I remember precisely the words on the note attached to the door: “Kim is at the hospital—emergency.”

I had been hiking in the mountains a couple of hours away and returned home at about 4 p.m. to find the note. While I was gone, my wife had suddenly begun bleeding and had been rushed to the hospital by our neighbors. She already had endured three years of disappointment trying to conceive and carry a child to term. There were early miscarriages, months of hormone injections, dozens of fertility-clinic visits. Now, finally, she was four months pregnant. The thought of losing the child seemed too devastating to ponder.

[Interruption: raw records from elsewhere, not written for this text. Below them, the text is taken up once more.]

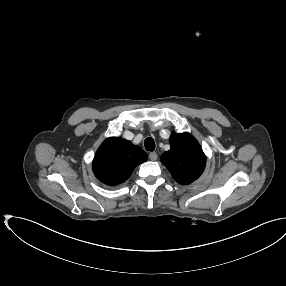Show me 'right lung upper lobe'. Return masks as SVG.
I'll list each match as a JSON object with an SVG mask.
<instances>
[{
	"mask_svg": "<svg viewBox=\"0 0 286 286\" xmlns=\"http://www.w3.org/2000/svg\"><path fill=\"white\" fill-rule=\"evenodd\" d=\"M147 159L139 146L121 137H110L98 148L92 167L102 183L115 186L126 181L135 167Z\"/></svg>",
	"mask_w": 286,
	"mask_h": 286,
	"instance_id": "1",
	"label": "right lung upper lobe"
}]
</instances>
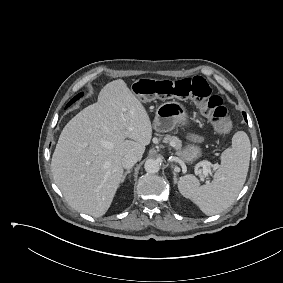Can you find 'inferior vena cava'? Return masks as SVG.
<instances>
[{"label":"inferior vena cava","instance_id":"inferior-vena-cava-1","mask_svg":"<svg viewBox=\"0 0 283 283\" xmlns=\"http://www.w3.org/2000/svg\"><path fill=\"white\" fill-rule=\"evenodd\" d=\"M139 160L138 156L134 153L126 154L122 158V166L125 169H130L134 166V164Z\"/></svg>","mask_w":283,"mask_h":283}]
</instances>
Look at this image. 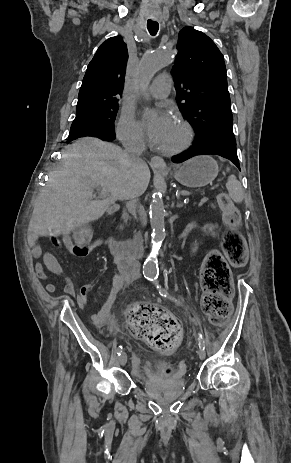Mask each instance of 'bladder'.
I'll list each match as a JSON object with an SVG mask.
<instances>
[{
    "label": "bladder",
    "mask_w": 291,
    "mask_h": 463,
    "mask_svg": "<svg viewBox=\"0 0 291 463\" xmlns=\"http://www.w3.org/2000/svg\"><path fill=\"white\" fill-rule=\"evenodd\" d=\"M138 361H139V363H142V362H143V360L140 359V358H138ZM146 382H147V381H146ZM183 384H184V381H180V382L176 383V385H178V386H182Z\"/></svg>",
    "instance_id": "bladder-1"
}]
</instances>
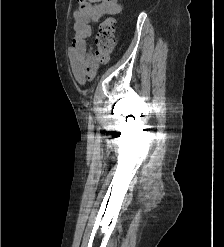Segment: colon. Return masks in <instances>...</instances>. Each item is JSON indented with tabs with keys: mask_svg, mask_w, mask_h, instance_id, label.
Masks as SVG:
<instances>
[{
	"mask_svg": "<svg viewBox=\"0 0 224 247\" xmlns=\"http://www.w3.org/2000/svg\"><path fill=\"white\" fill-rule=\"evenodd\" d=\"M115 46V27L114 20L107 18L99 27L96 36L95 58L99 62H106Z\"/></svg>",
	"mask_w": 224,
	"mask_h": 247,
	"instance_id": "obj_1",
	"label": "colon"
}]
</instances>
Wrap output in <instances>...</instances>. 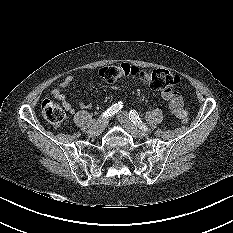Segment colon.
Listing matches in <instances>:
<instances>
[{"mask_svg": "<svg viewBox=\"0 0 233 233\" xmlns=\"http://www.w3.org/2000/svg\"><path fill=\"white\" fill-rule=\"evenodd\" d=\"M99 75L110 83L120 79H133L147 84L152 89L158 91H173L180 84L179 76L172 74L168 70H141L127 63L104 67L100 69ZM41 114L43 118L54 127L61 126L66 118L64 110L50 99H46L42 102ZM181 121L186 123L187 118H183Z\"/></svg>", "mask_w": 233, "mask_h": 233, "instance_id": "1", "label": "colon"}]
</instances>
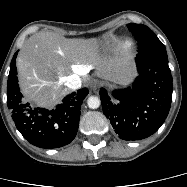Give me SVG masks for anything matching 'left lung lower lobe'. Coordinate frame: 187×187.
Segmentation results:
<instances>
[{
    "mask_svg": "<svg viewBox=\"0 0 187 187\" xmlns=\"http://www.w3.org/2000/svg\"><path fill=\"white\" fill-rule=\"evenodd\" d=\"M138 77L128 88L112 95L100 89L105 116L123 140H141L154 134L164 123L172 99V75L168 58L138 52Z\"/></svg>",
    "mask_w": 187,
    "mask_h": 187,
    "instance_id": "obj_1",
    "label": "left lung lower lobe"
}]
</instances>
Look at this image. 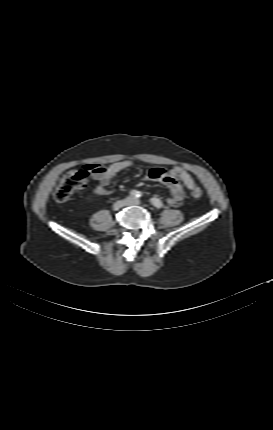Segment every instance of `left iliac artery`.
Returning a JSON list of instances; mask_svg holds the SVG:
<instances>
[{"label":"left iliac artery","instance_id":"left-iliac-artery-1","mask_svg":"<svg viewBox=\"0 0 273 430\" xmlns=\"http://www.w3.org/2000/svg\"><path fill=\"white\" fill-rule=\"evenodd\" d=\"M151 203L155 206V207H157V208H161V207H163V203L161 202V200L160 199H158V198H152L151 199Z\"/></svg>","mask_w":273,"mask_h":430}]
</instances>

By the end of the day, the doctor had determined that the baby was fine, and with a few days’ bed rest, Kim would be fine, too. Even so, it took a while for the knot in my stomach to dissolve.

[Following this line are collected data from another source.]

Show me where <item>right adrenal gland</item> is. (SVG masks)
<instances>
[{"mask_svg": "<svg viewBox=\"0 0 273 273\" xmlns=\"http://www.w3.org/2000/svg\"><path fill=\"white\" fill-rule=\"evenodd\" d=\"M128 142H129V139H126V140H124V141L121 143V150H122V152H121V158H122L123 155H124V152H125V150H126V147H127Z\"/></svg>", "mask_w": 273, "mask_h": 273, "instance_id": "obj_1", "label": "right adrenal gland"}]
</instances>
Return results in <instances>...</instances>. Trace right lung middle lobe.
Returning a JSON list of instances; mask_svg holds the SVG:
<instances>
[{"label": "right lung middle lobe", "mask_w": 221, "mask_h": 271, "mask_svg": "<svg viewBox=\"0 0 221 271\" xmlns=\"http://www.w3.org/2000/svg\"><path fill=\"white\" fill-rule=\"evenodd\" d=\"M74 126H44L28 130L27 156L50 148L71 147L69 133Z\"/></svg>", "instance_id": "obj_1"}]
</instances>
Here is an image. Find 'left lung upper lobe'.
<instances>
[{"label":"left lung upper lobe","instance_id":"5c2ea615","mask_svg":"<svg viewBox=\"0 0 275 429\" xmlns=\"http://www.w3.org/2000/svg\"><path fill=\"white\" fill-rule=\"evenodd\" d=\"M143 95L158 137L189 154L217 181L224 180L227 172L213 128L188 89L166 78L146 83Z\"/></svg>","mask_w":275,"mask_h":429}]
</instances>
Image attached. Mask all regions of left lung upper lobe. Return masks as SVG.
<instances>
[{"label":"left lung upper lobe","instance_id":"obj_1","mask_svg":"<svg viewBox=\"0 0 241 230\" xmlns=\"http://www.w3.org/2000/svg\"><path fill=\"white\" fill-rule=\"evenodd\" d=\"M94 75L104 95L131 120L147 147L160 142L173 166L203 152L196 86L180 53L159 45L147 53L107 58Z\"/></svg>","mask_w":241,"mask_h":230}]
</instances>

Just to be safe, the doctor ordered an additional sonogram a week later, and I saw our child for the first time. He was already an energetic little sprat, doing what appeared to be back flips. I must have looked like a slack-jawed teenager meeting his favorite rock star in person—I just stood there and stared in quiet amazement. Wow. Look at that.

Nowadays, the back flips are performed on the trampoline in our backyard—the baby in the sonogram is a first grader. Someday I will show him the journal entry I wrote that day his mother went to the emergency room, a letter, really, full of yearning and hope.

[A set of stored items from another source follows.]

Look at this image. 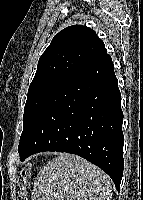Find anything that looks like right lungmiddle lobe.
Wrapping results in <instances>:
<instances>
[{"mask_svg": "<svg viewBox=\"0 0 143 200\" xmlns=\"http://www.w3.org/2000/svg\"><path fill=\"white\" fill-rule=\"evenodd\" d=\"M67 77L68 76L66 75H51L32 81L29 86L27 101L24 108L23 132L20 137L19 146L23 142L27 134L28 127L30 126L39 108Z\"/></svg>", "mask_w": 143, "mask_h": 200, "instance_id": "1", "label": "right lung middle lobe"}]
</instances>
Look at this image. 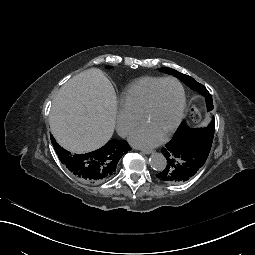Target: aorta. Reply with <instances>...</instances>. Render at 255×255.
<instances>
[{
  "label": "aorta",
  "instance_id": "1",
  "mask_svg": "<svg viewBox=\"0 0 255 255\" xmlns=\"http://www.w3.org/2000/svg\"><path fill=\"white\" fill-rule=\"evenodd\" d=\"M150 166L155 171H162L167 165V160L161 153H153L149 158Z\"/></svg>",
  "mask_w": 255,
  "mask_h": 255
}]
</instances>
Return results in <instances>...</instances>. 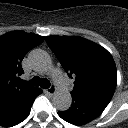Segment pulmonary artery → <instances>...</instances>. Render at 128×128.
Here are the masks:
<instances>
[{"label": "pulmonary artery", "mask_w": 128, "mask_h": 128, "mask_svg": "<svg viewBox=\"0 0 128 128\" xmlns=\"http://www.w3.org/2000/svg\"><path fill=\"white\" fill-rule=\"evenodd\" d=\"M54 80H55V84L58 87H60L62 89H66L68 87L69 82L63 76L57 75V76H55Z\"/></svg>", "instance_id": "obj_1"}]
</instances>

I was reminded of those feelings as we developed this issue’s cover story on the neonatal intensive care unit at Lucile Packard Children’s Hospital. The elemental human drama that plays out in this place every day renders much of what happens at Stanford ordinary by comparison. And that is saying something.

Infants as much as four months premature, so tiny they would fit comfortably in a shoebox, are coaxed through treatments and risky operations that stretch credulity. Even as I read Chris Vaughan’s story, I found myself thinking, “How is this possible?” Stanford doctors and researchers, at the forefront of neonatal medicine, have helped make it possible, and Packard Children’s Hospital has become a magnet for the most difficult cases.

The next time you are thinking about how hard your job is, consider what it might be like to get up every day and repair a human heart the size of a grape. Day after day, these doctors wade into territory where only a handful have ever been, and deliver seemingly miraculous results. And always with the weight of a family’s hopes and dreams strapped to their backs.

As if the procedures themselves weren’t complicated enough, caring for severely premature infants also brings a set of ethical dilemmas. Just as the advance of medicine has defied death later in life, we must now grapple with issues such as whether to resuscitate at the beginning of life. How much intervention is too much in attempting to save these tenuous lives?

Nature does provide certain parameters. Had our son been delivered that day his mother went to the emergency room six years ago, he could not have survived. Until 22 to 23 weeks of gestation, a fetus simply isn’t viable outside the womb, and there’s nothing medicine can do to change that. But doctors have pushed the frontier right up to that doorstep.

Of course, for the parents whose own child arrives too soon, the question is not abstract. Once they have seen their child, and named it and touched it, any option other than fighting for life must surely seem unbearable. At least now there is hope.